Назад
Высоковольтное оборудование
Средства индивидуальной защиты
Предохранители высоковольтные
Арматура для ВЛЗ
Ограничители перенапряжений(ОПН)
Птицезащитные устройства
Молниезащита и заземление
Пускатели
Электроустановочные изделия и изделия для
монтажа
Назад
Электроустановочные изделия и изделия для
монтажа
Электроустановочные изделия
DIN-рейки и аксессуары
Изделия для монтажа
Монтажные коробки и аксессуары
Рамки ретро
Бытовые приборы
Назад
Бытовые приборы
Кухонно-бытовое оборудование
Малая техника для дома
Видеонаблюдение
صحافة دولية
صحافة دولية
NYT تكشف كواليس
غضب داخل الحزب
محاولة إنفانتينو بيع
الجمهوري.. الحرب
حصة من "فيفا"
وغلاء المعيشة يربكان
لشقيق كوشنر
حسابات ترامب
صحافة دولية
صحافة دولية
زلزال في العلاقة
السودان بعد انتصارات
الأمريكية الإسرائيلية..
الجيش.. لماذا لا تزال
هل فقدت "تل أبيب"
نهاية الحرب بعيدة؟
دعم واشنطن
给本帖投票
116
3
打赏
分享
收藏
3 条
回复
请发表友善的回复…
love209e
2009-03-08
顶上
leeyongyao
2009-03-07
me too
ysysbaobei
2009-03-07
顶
------------------------------------------------------------------------
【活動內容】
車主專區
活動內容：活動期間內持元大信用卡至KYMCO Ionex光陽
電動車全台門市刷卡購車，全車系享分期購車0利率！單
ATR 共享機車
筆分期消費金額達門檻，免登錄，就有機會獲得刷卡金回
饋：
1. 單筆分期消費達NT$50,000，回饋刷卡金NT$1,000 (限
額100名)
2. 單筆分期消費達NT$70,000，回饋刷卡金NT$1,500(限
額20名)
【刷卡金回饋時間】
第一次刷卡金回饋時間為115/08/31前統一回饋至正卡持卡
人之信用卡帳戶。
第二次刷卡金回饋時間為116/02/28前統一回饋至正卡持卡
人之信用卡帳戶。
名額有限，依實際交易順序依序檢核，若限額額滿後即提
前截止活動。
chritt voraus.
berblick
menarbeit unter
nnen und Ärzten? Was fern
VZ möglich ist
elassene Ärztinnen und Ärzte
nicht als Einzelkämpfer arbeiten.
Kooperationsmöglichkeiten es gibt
------------------------------------------------------------------------
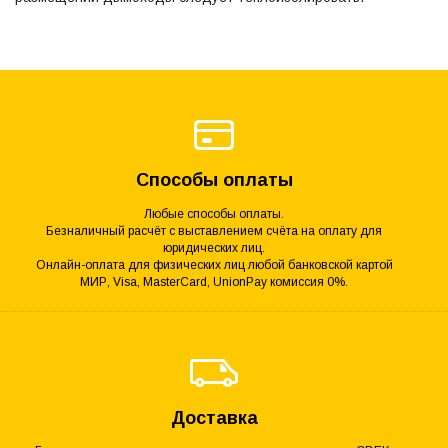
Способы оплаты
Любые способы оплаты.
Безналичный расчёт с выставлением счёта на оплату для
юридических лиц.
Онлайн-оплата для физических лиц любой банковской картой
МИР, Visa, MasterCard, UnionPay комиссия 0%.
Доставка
------------------------------------------------------------------------
# [Requirement]
Retype, in the same exact form, the lines of the material above from the line holding "名額有限，依實際交易順序依序檢核，若限額額滿後即提" through the line holding "Kooperationsmöglichkeiten es gibt".

# [Output for this exercise]
名額有限，依實際交易順序依序檢核，若限額額滿後即提
前截止活動。
chritt voraus.
berblick
menarbeit unter
nnen und Ärzten? Was fern
VZ möglich ist
elassene Ärztinnen und Ärzte
nicht als Einzelkämpfer arbeiten.
Kooperationsmöglichkeiten es gibt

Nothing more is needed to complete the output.